Lomaの3rd“How Will I Live Without A Body ?”。このトリオ、デビュー作であのBrian Enoに目をつけられ、2ndでは御大と共演も果たしています。ただ、バンド内の関係性が破綻してしまったようで(夫婦だったメンバーが離婚したとかで)、3rdまではずいぶん時間を要してしまいました。

ただ、時間をかけてきた分しっかりとしたクオリティになっています。Enoの名を出してしまうとアンビエントのイメージが強くなると思うんですが、あくまでオーガニックな演奏淡々としたヴォーカルを軸に拵えてはいます。しかし、その音のそれぞれがどうにも孤立している。通常こうしたアンサンブルには親密さがあって然りなんですけど、あまりに素っ気なくサウンドが広がっているんですね。

その素っ気なさの中にも秩序や調和というのは確かにあって、それぞれが距離を取りつつも配慮をもって結びついています。その接続が生み出す空間の余白に、聴き手をそっと招き入れるような作品でね。そういった空間性という意味では確かに環境音楽的な聴き方はできるのかもしれません。

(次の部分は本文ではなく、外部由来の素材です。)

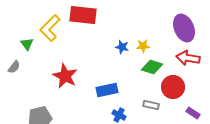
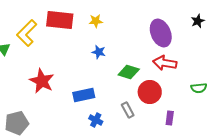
yellow star: (143, 46) -> (96, 21), moved
gray rectangle: (151, 105) -> (128, 110), turned 49
purple rectangle: (193, 113) -> (170, 118), turned 64

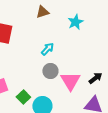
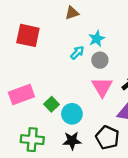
cyan star: (75, 22) -> (97, 39), moved
gray circle: (50, 71) -> (100, 60), moved

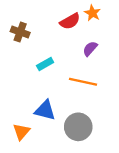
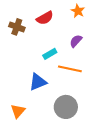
red semicircle: (70, 21) -> (45, 18), moved
cyan rectangle: (45, 64) -> (50, 54), moved
blue triangle: (45, 110) -> (38, 82), moved, turned -36

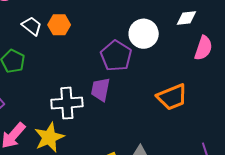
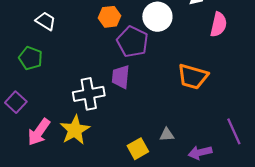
orange hexagon: (59, 25) -> (109, 17), moved
orange trapezoid: (172, 97) -> (193, 77), turned 44

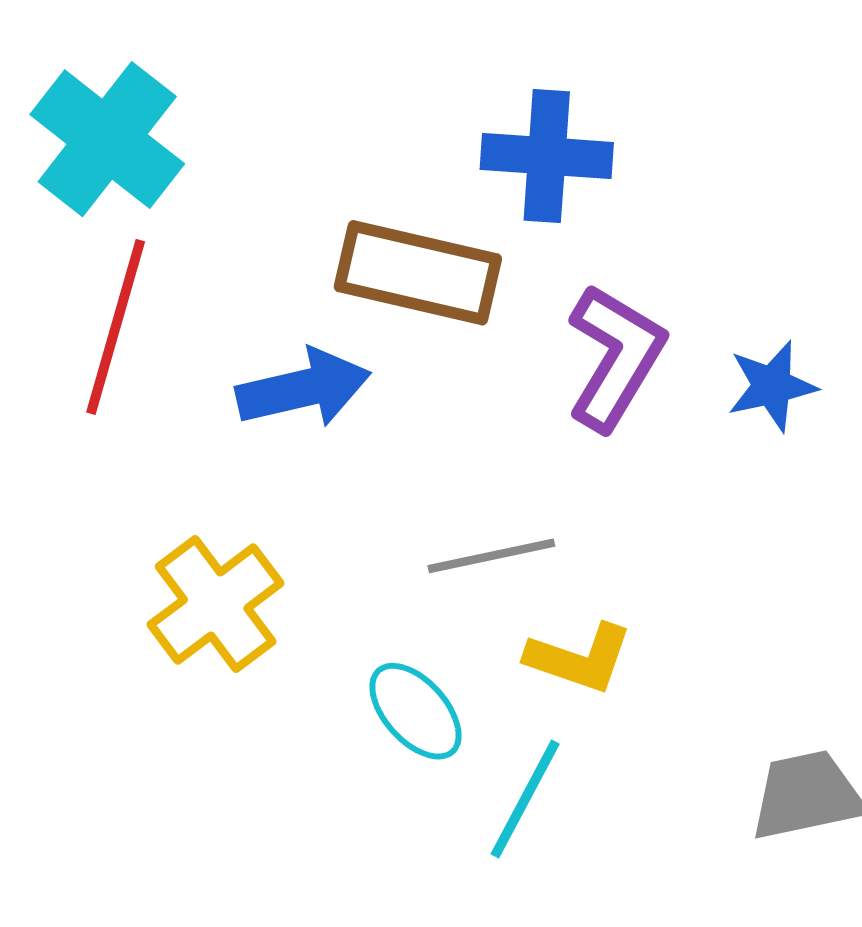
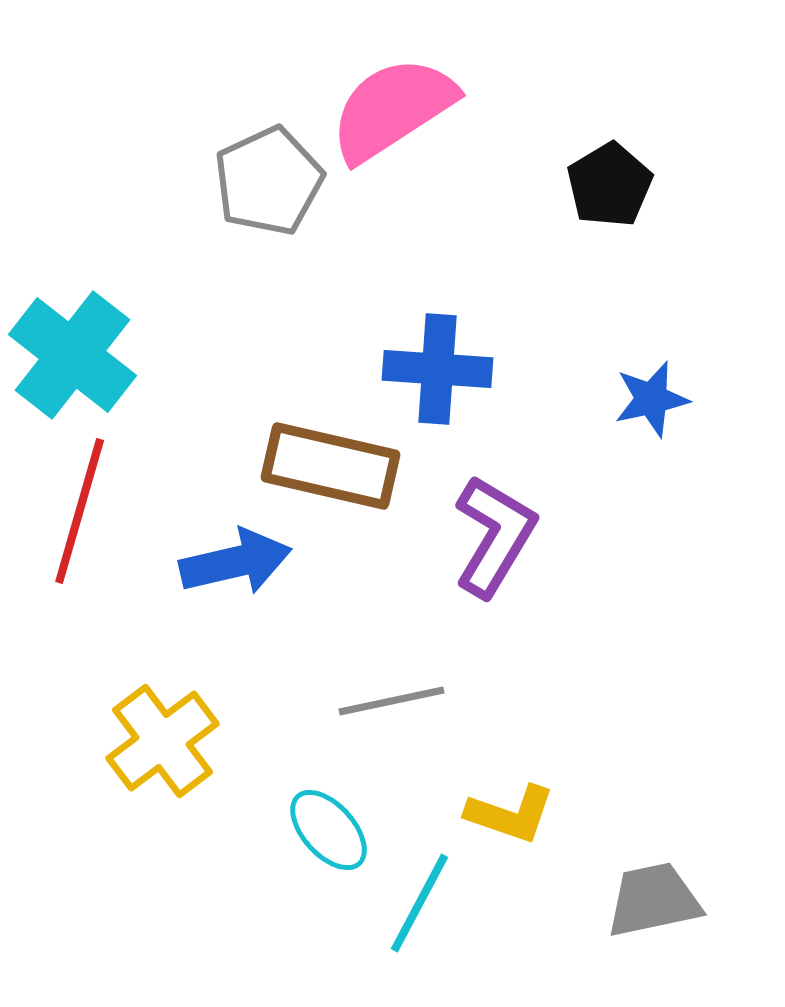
blue star: (772, 386) -> (652, 399), moved
yellow L-shape: (579, 658) -> (511, 814), moved

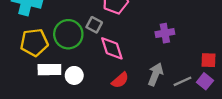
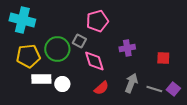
purple cross: (165, 33) -> (127, 48), moved
red square: (208, 60) -> (163, 58), moved
gray line: (183, 81) -> (154, 89), turned 42

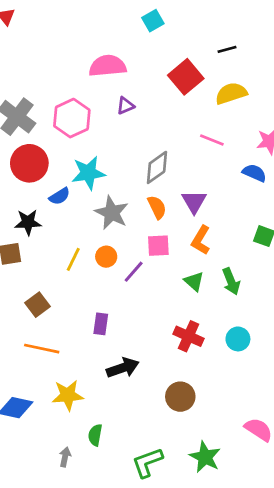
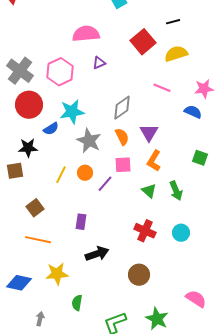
gray arrow: (65, 457) -> (40, 319), moved

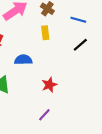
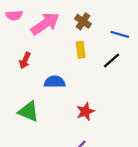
black line: (80, 45) -> (111, 60), moved

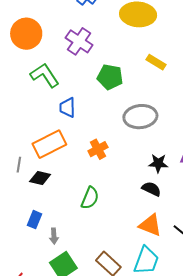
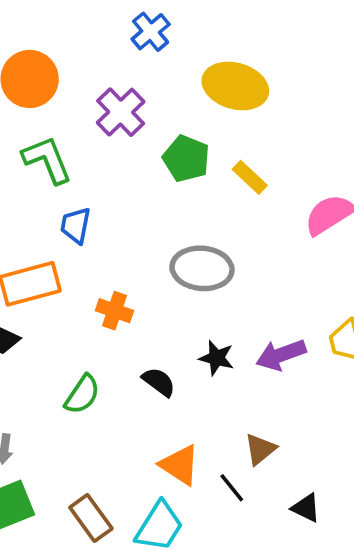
green pentagon: (110, 77) -> (186, 159), moved
orange cross: (98, 149) -> (115, 311), turned 36
black semicircle: (151, 189) -> (159, 382), moved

楽曲単位で見てもボルテージが上がる瞬間なんていうのはストリングスやクラリネットみたいなアンサンブルがごく稀に与えるくらいなもので、あくまで粛々と広がる作品ですしね。

それとこの作品、少なくともApple Music上で聴く限りではすごくボリュームを絞ったミキシングになってるんですよね。それがまたさっきも触れた素っ気なさの表情をより強めていて、音量を上げるのが思わず躊躇われるほど的を射たものになっています。残る3作品がかなりヘヴィなものなので、こういうすっきりしたアルバムも拾えてよかったように思います。

“Scattersun”/Fax Gang & Parannoul

ここ数年インディー・ファンにはすっかりお馴染みとなった韓国の宅録シューゲイズ・アーティストParannoul、彼とインターナショナルなコレクティヴのFax Gangの連名によるアルバム“Scattersun”です。Fax Gangの作品にParannoulが客演した過去もあって、それを踏まえてのコラボレート・アルバムとなった経緯があります。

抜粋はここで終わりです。